When she arrives in Nigeria, Mayowa meets her mysterious great-aunt, Iya Ibeji, who welcomes her to Alaafia, a peaceful haven just outside Lagos, and introduces her to esin l’oro, an ancient art that reveals how spoken words can change and shape reality. But when oil is discovered near Alaafia, the paradise her aunt has created is threatened, and Mayowa and her family must work together to save it before it’s too late.

The book follows the acclaimed debut, Mayowa and the Sea of Words (2024), which introduced the concept of “logosalters” — people who, by jumping on a book, can harness the emotions inside it and channel them directly into other people. The first book was praised as “joyful and truly original” by Katherine Rundell, author of Impossible Creatures, and described as “a future classic that fizzes with originality” by A.F. Steadman, author of the Skandar series.

Chibundu Onuzo was born in Lagos, Nigeria and lives in London. A Fellow of the Royal Society of Literature, she won a Betty Trask Award for her debut novel The Spider King’s Daughter, which she sold at age nineteen. Her adult novel Sankofa was an October 2021 Reese Witherspoon Book Club pick.

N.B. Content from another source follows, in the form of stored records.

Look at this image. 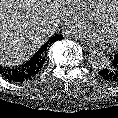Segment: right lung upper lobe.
<instances>
[{"mask_svg":"<svg viewBox=\"0 0 118 118\" xmlns=\"http://www.w3.org/2000/svg\"><path fill=\"white\" fill-rule=\"evenodd\" d=\"M54 38H51L50 40H48L35 54V56L38 58L39 56L43 55L47 48L49 47V45L53 42Z\"/></svg>","mask_w":118,"mask_h":118,"instance_id":"1","label":"right lung upper lobe"}]
</instances>
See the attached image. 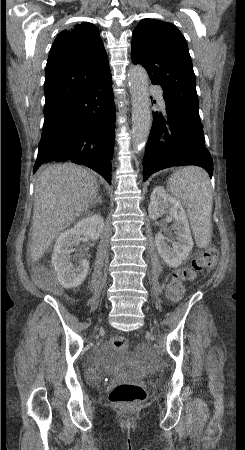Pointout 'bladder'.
I'll use <instances>...</instances> for the list:
<instances>
[{"instance_id":"bladder-1","label":"bladder","mask_w":245,"mask_h":450,"mask_svg":"<svg viewBox=\"0 0 245 450\" xmlns=\"http://www.w3.org/2000/svg\"><path fill=\"white\" fill-rule=\"evenodd\" d=\"M99 371H100V368H98V367H95V368L91 367V368L86 369V373L91 381L100 380ZM113 373H114V376L112 377V379L117 378L120 375H124V376H135L136 375L135 368L130 365L115 366L113 368Z\"/></svg>"}]
</instances>
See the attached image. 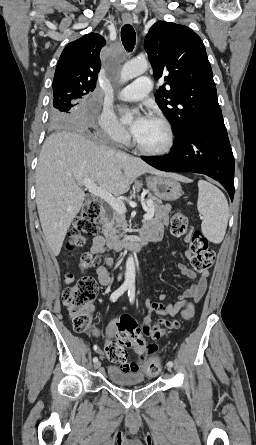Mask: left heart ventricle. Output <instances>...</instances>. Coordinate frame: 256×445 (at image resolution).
<instances>
[{
    "mask_svg": "<svg viewBox=\"0 0 256 445\" xmlns=\"http://www.w3.org/2000/svg\"><path fill=\"white\" fill-rule=\"evenodd\" d=\"M135 138L139 144L148 149L162 148L167 142V134L164 127L152 119H149Z\"/></svg>",
    "mask_w": 256,
    "mask_h": 445,
    "instance_id": "obj_1",
    "label": "left heart ventricle"
}]
</instances>
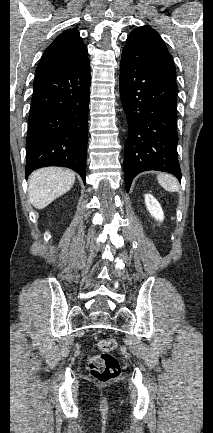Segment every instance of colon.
<instances>
[{"mask_svg":"<svg viewBox=\"0 0 213 433\" xmlns=\"http://www.w3.org/2000/svg\"><path fill=\"white\" fill-rule=\"evenodd\" d=\"M97 348L101 351L89 359V371L93 378L100 382L116 379L121 373L119 361L111 354L117 348V341L113 338L98 340Z\"/></svg>","mask_w":213,"mask_h":433,"instance_id":"colon-1","label":"colon"}]
</instances>
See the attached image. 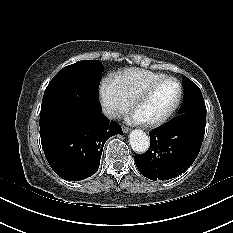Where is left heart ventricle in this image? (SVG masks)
Segmentation results:
<instances>
[{"mask_svg":"<svg viewBox=\"0 0 233 233\" xmlns=\"http://www.w3.org/2000/svg\"><path fill=\"white\" fill-rule=\"evenodd\" d=\"M176 94L177 88L174 82H160L138 103L135 111L145 121L157 119L170 108Z\"/></svg>","mask_w":233,"mask_h":233,"instance_id":"1","label":"left heart ventricle"}]
</instances>
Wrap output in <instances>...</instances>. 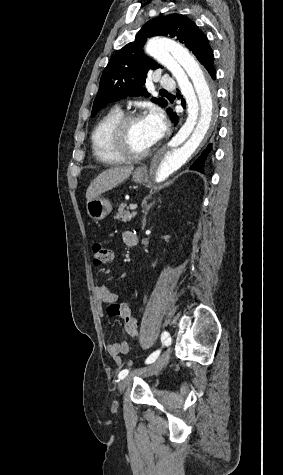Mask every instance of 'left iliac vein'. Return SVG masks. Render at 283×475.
Returning a JSON list of instances; mask_svg holds the SVG:
<instances>
[{
	"label": "left iliac vein",
	"instance_id": "1",
	"mask_svg": "<svg viewBox=\"0 0 283 475\" xmlns=\"http://www.w3.org/2000/svg\"><path fill=\"white\" fill-rule=\"evenodd\" d=\"M168 344L171 343V339L167 338ZM169 358V353L164 352L161 354L151 365L141 370H137L134 374L135 375H142L145 377H149L151 375L157 374L162 371V369L166 366ZM133 375L126 376L123 380L118 383V391L121 393L124 391L128 385L132 382Z\"/></svg>",
	"mask_w": 283,
	"mask_h": 475
}]
</instances>
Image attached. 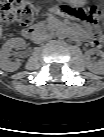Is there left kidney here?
Instances as JSON below:
<instances>
[{
	"label": "left kidney",
	"mask_w": 104,
	"mask_h": 137,
	"mask_svg": "<svg viewBox=\"0 0 104 137\" xmlns=\"http://www.w3.org/2000/svg\"><path fill=\"white\" fill-rule=\"evenodd\" d=\"M99 54H101V56H103L102 51H99ZM88 68L93 72L100 73L104 69V62L98 61L96 63H92L91 61H88Z\"/></svg>",
	"instance_id": "1"
}]
</instances>
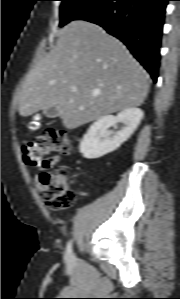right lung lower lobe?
Masks as SVG:
<instances>
[{
  "label": "right lung lower lobe",
  "mask_w": 180,
  "mask_h": 299,
  "mask_svg": "<svg viewBox=\"0 0 180 299\" xmlns=\"http://www.w3.org/2000/svg\"><path fill=\"white\" fill-rule=\"evenodd\" d=\"M167 1L102 0L75 20L98 24L120 39L156 82Z\"/></svg>",
  "instance_id": "98d812e1"
}]
</instances>
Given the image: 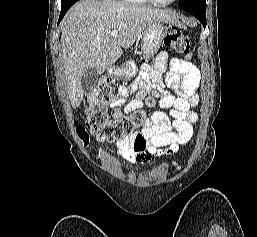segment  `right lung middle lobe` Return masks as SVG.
<instances>
[{
    "instance_id": "right-lung-middle-lobe-1",
    "label": "right lung middle lobe",
    "mask_w": 257,
    "mask_h": 237,
    "mask_svg": "<svg viewBox=\"0 0 257 237\" xmlns=\"http://www.w3.org/2000/svg\"><path fill=\"white\" fill-rule=\"evenodd\" d=\"M78 0H62L61 1V9L62 8H66L68 6L73 5L75 2H77Z\"/></svg>"
}]
</instances>
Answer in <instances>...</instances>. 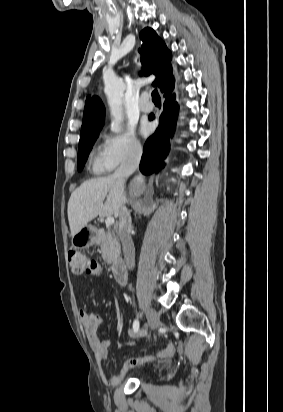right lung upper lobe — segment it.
Returning a JSON list of instances; mask_svg holds the SVG:
<instances>
[{"label": "right lung upper lobe", "instance_id": "cb5924a9", "mask_svg": "<svg viewBox=\"0 0 283 412\" xmlns=\"http://www.w3.org/2000/svg\"><path fill=\"white\" fill-rule=\"evenodd\" d=\"M142 46L141 54L142 70L145 76L154 74L157 76L154 86L165 89L167 85L174 84L171 65L172 54L155 31L145 28L140 33ZM142 74V73H141ZM105 120V107L97 96H88L83 113V122L80 138L86 135L100 132Z\"/></svg>", "mask_w": 283, "mask_h": 412}]
</instances>
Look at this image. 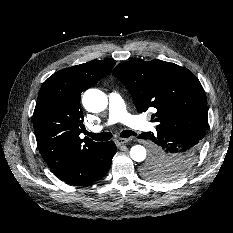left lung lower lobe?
Segmentation results:
<instances>
[{"mask_svg":"<svg viewBox=\"0 0 233 233\" xmlns=\"http://www.w3.org/2000/svg\"><path fill=\"white\" fill-rule=\"evenodd\" d=\"M139 138L151 140L154 143L152 158L161 160L171 168L158 171L159 176L174 179L181 178L189 171L202 141L197 132L186 129L157 130L156 134L145 132Z\"/></svg>","mask_w":233,"mask_h":233,"instance_id":"1","label":"left lung lower lobe"}]
</instances>
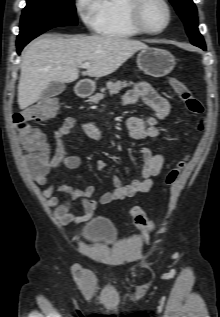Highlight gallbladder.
Masks as SVG:
<instances>
[{"instance_id": "obj_1", "label": "gallbladder", "mask_w": 220, "mask_h": 317, "mask_svg": "<svg viewBox=\"0 0 220 317\" xmlns=\"http://www.w3.org/2000/svg\"><path fill=\"white\" fill-rule=\"evenodd\" d=\"M66 86L59 81H52L48 87L43 91L42 98H51L60 95L64 92Z\"/></svg>"}]
</instances>
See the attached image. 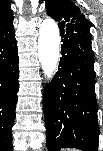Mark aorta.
Segmentation results:
<instances>
[{
  "label": "aorta",
  "mask_w": 103,
  "mask_h": 151,
  "mask_svg": "<svg viewBox=\"0 0 103 151\" xmlns=\"http://www.w3.org/2000/svg\"><path fill=\"white\" fill-rule=\"evenodd\" d=\"M60 48V32L57 23L45 19L39 28L38 58L47 80L53 78L57 69Z\"/></svg>",
  "instance_id": "aorta-1"
}]
</instances>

Onuzo has confirmed the Mayowa series will be a trilogy. Mayowa and the Fire of Speech deepens the world-building by rooting Mayowa’s powers in Yoruba linguistic tradition alongside the book-jumping magic introduced in the first installment, a rich blend of Nigerian heritage and fantasy that should delight fans of Pages & Co. and Amari and the Night Brothers.